Anayasanın 138 inci maddesi Hâkimlerin, görevlerinde bağımsız olduğundan bahsederken bağımsızlığın Anayasa, kanun ve hukuka uygun olarak vicdanî kanaatlerle sınırlı olduğunu ifade etmektedir. Öncelikle adil olmayan bağımsız bir yargı olmayacağını herkesin kafasına sokması gerekiyor. Çünkü, yargı yasama ve yürütmenin çizdiği çemberin dışına çıkamaz. Yani yargı, mevcut mevzuatla bağlıdır ve bundan bağımsız hareket edemez. Kaldı ki yasama ve yürütme de kendi çizdiği çember içerisinde hareket etmek zorundadır. Ne hikmetse sadece yürütmenin kurallara uyması bekleniyor ve yargının hatasız olduğu gibi bir varsayım üzerinde duruluyor.
Soru: Bu garip yargı kararı nasıl uygulanacak?
Ortada istifa sonrası dönüşü anlayamayan ve alakasız bir şekilde KPSS sınavı olmadan atama yapılmış diye verilen bir iptal kararı ve kararın altında da üç tane hakimin imzası var. İşte adalet duygusunu yerle bir eden ve idarenin anayasanın 138 inci maddesine göre uymak zorunda olduğu bir yargı kararı. Karara göre ataması yapılan öğretmenin görevi sonlandırılacak.
Mahkeme Kararında, 657 sayılı Kanunun 50 ve 52 nci maddeleri, Kamu Görevlerine İlk Defa Atanacaklar İçin Yapılacak Sınavlar Hakkında Yönetmeliğin birçok maddesi ve Millî Eğitim Bakanlığı Öğretmenlerinin Atama ve Yer Değiştirme Yönetmeliği'nin maddelerinden uzun uzun bahsedilerek yapılan atama işlemi iptal edilmiştir.
Ne 657 sayılı Kanunun 50 ve 52 nci maddesi, ne de kararda belirtilen diğer mevzuatın konuyla uzaktan yakından hiçbir alakası yoktur. İşte size tam bağımsız bir yargı kararı örneği.
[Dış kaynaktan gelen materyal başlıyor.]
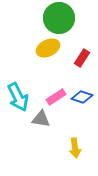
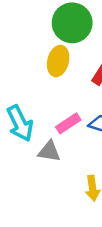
yellow ellipse: (48, 48) -> (58, 61), turned -50

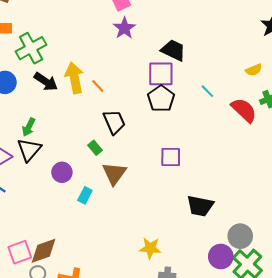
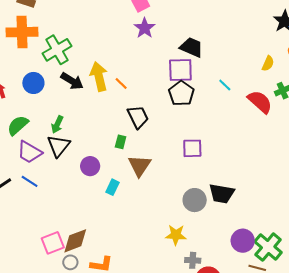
yellow semicircle: (254, 70) -> (268, 63), turned -42
green rectangle: (95, 148) -> (121, 142), turned 56
gray circle: (240, 236) -> (195, 200), moved

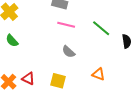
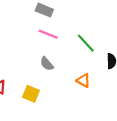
orange triangle: (98, 74) -> (83, 80), moved

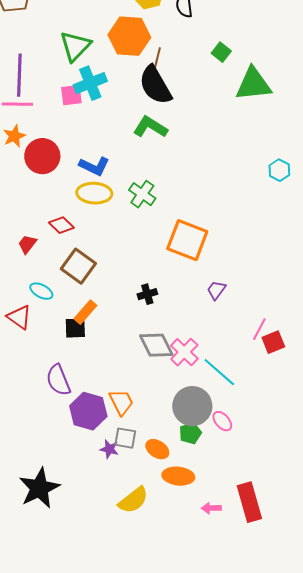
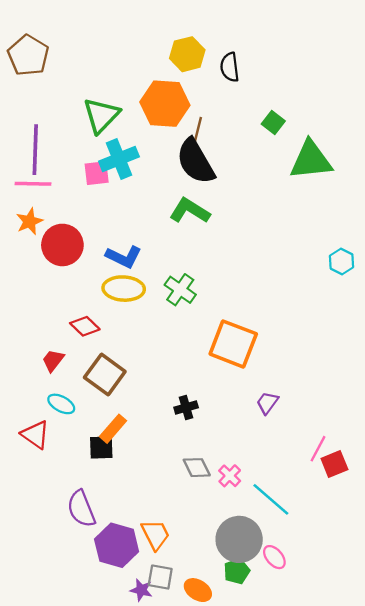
red trapezoid: (27, 244) -> (53, 360), moved
gray diamond: (156, 345) -> (197, 468), size x0.7
pink cross: (184, 352) -> (230, 476), size x0.7

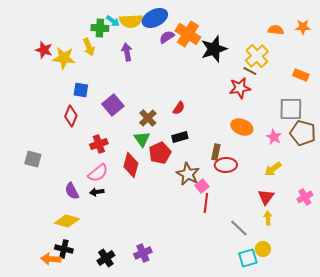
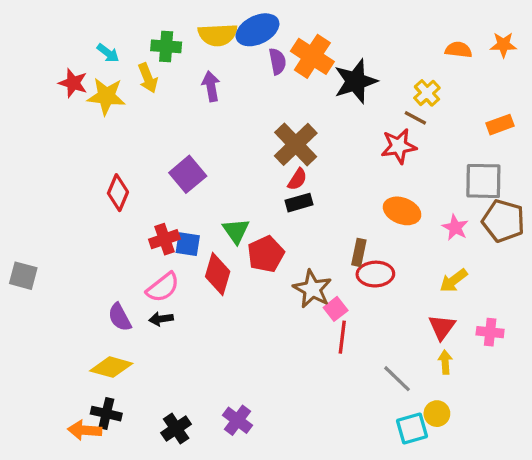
cyan arrow: (113, 21) -> (108, 53), moved
purple semicircle: (167, 37) -> (277, 61), turned 112
yellow cross: (257, 56) -> (427, 93), size x0.7
orange rectangle: (301, 75) -> (500, 125), turned -42
blue square: (81, 90) -> (188, 244), moved
brown cross: (148, 118) -> (296, 144), moved, size x1.5
black rectangle: (180, 137) -> (299, 203), moved
gray square: (33, 159) -> (23, 276), moved
pink cross: (305, 197) -> (490, 332), moved, turned 35
purple cross: (143, 253) -> (238, 420), turned -30

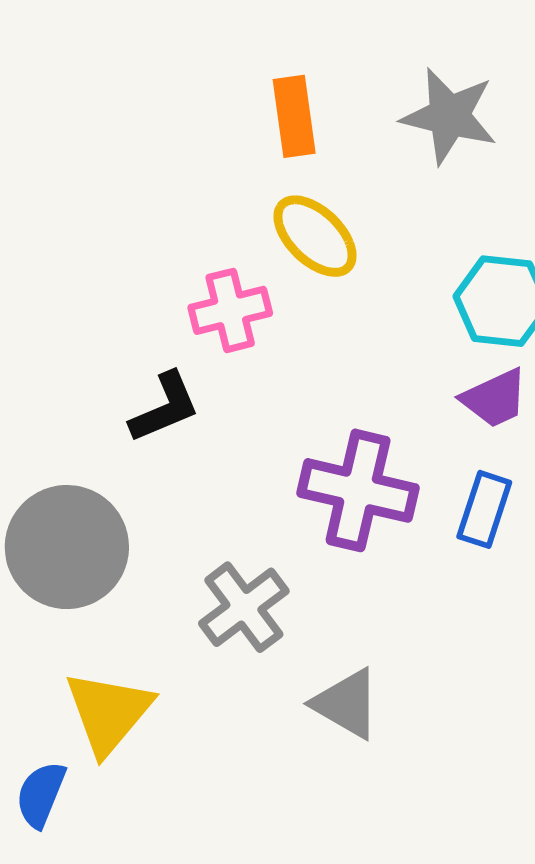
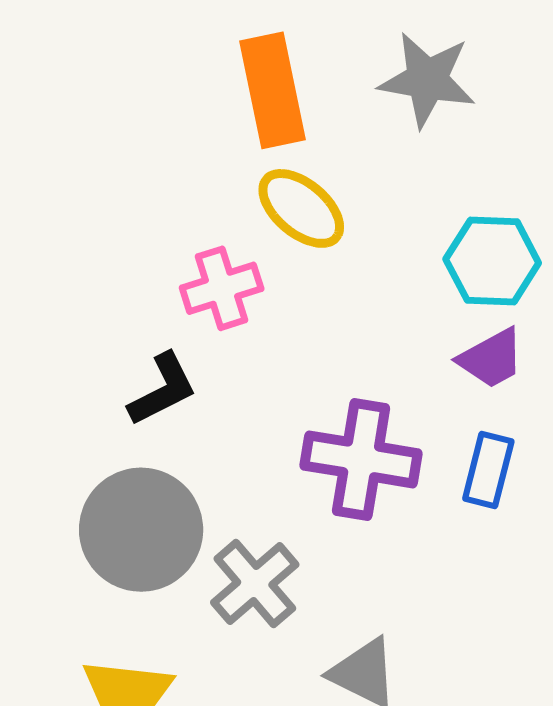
orange rectangle: (294, 116) -> (272, 90), size x1.4
gray circle: (67, 547) -> (141, 530), moved

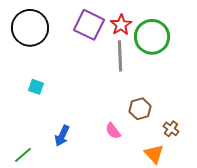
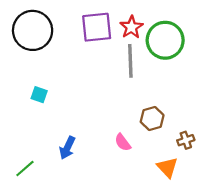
purple square: (89, 25) -> (97, 27), turned -32
brown cross: (171, 129) -> (186, 140), turned 35

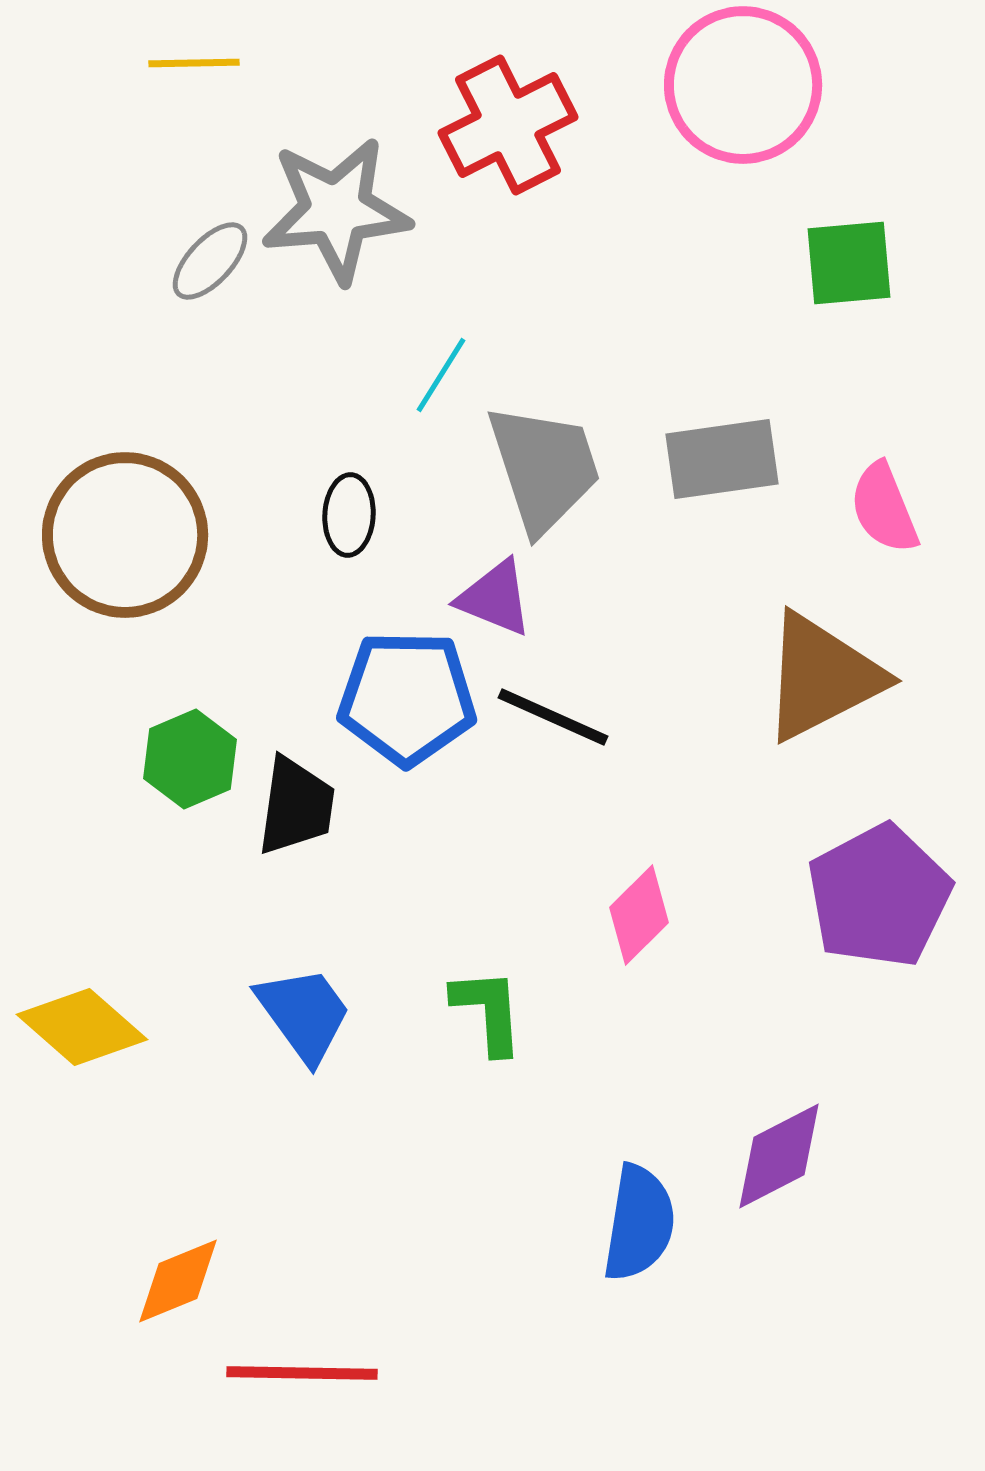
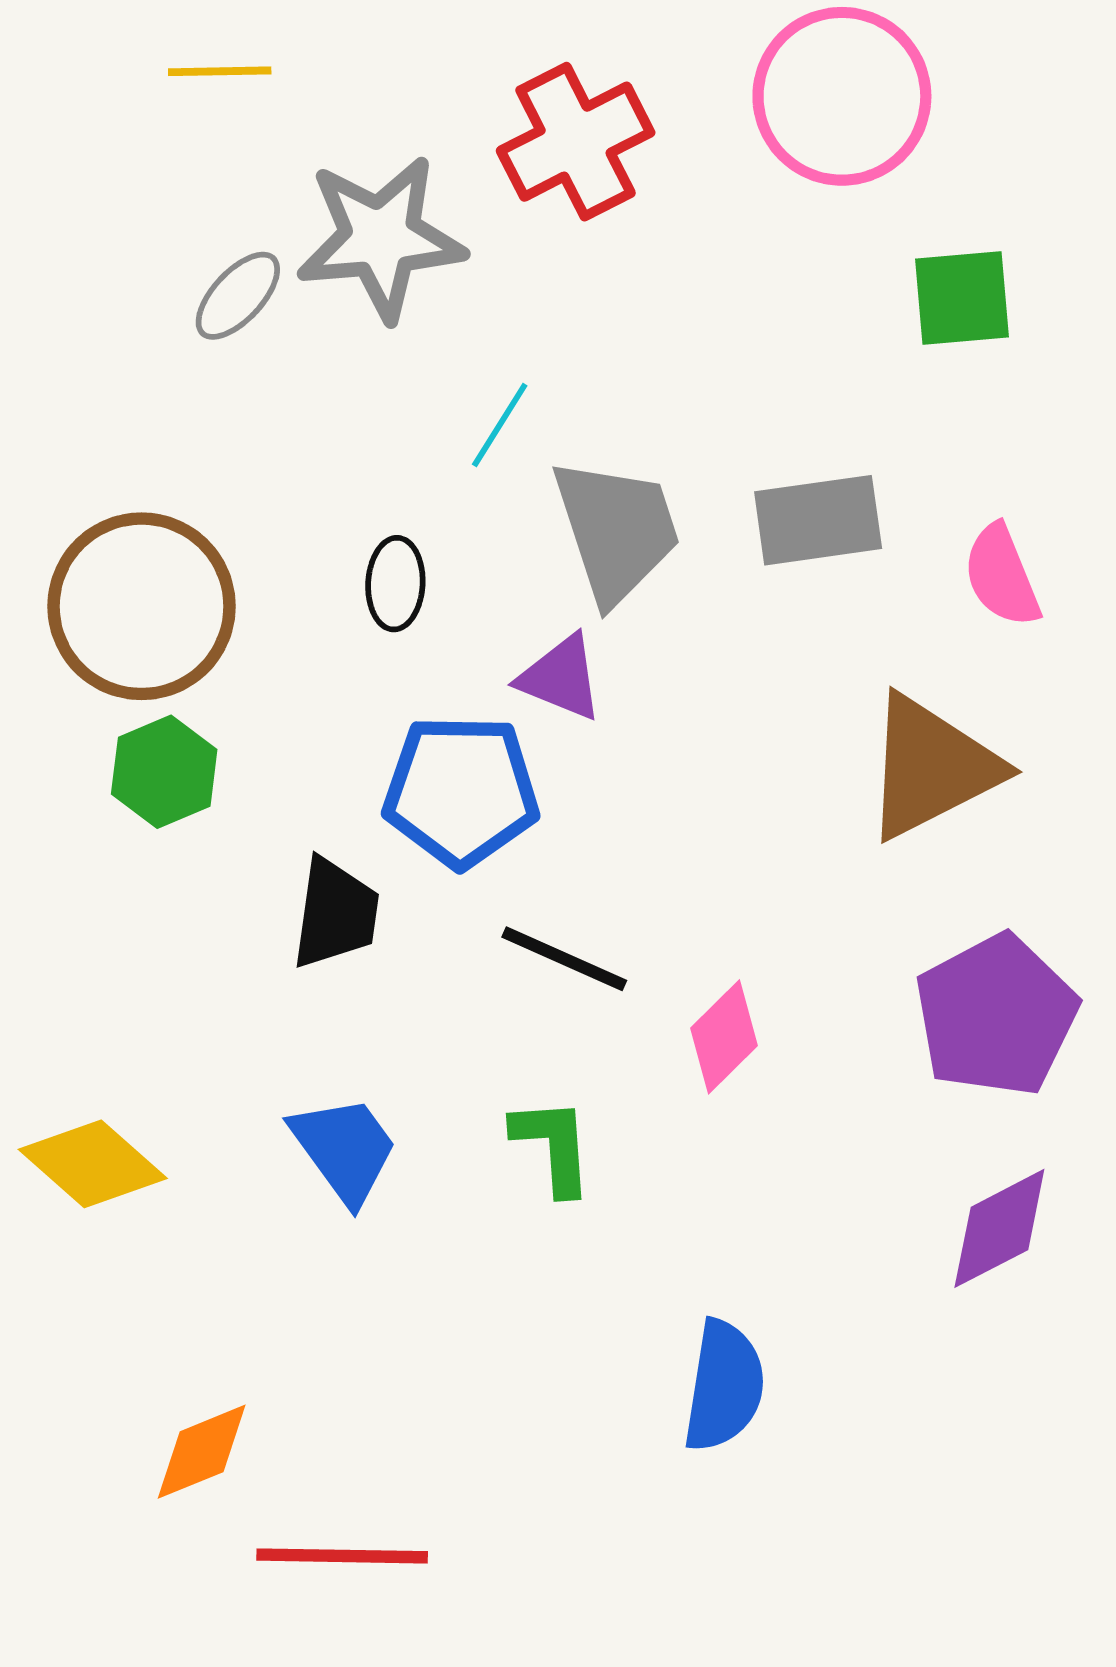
black line: (553, 717) -> (564, 959), moved
green hexagon: (190, 759) -> (164, 772), moved
purple diamond: (779, 1156) -> (999, 1228), moved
Sonuçta işini kaybeden bir öğretmen, öğretmenini kaybeden öğrenciler, tam bağımsız ve tam sorumsuz bir mahkeme ve kamu vicdanını yaralayan bir mahkeme kararı. Kimse bu kararın uç bir karar olduğunu sanmasın. Bu tür kararlardan o kadar çok ki. Nasıl beğendiniz mi? Asıl yargının bu yönünü görelim de üzerinde durulması gereken konunun ne olduğunu anlayalım. Kimse kızmasın, ben olanı yazdım.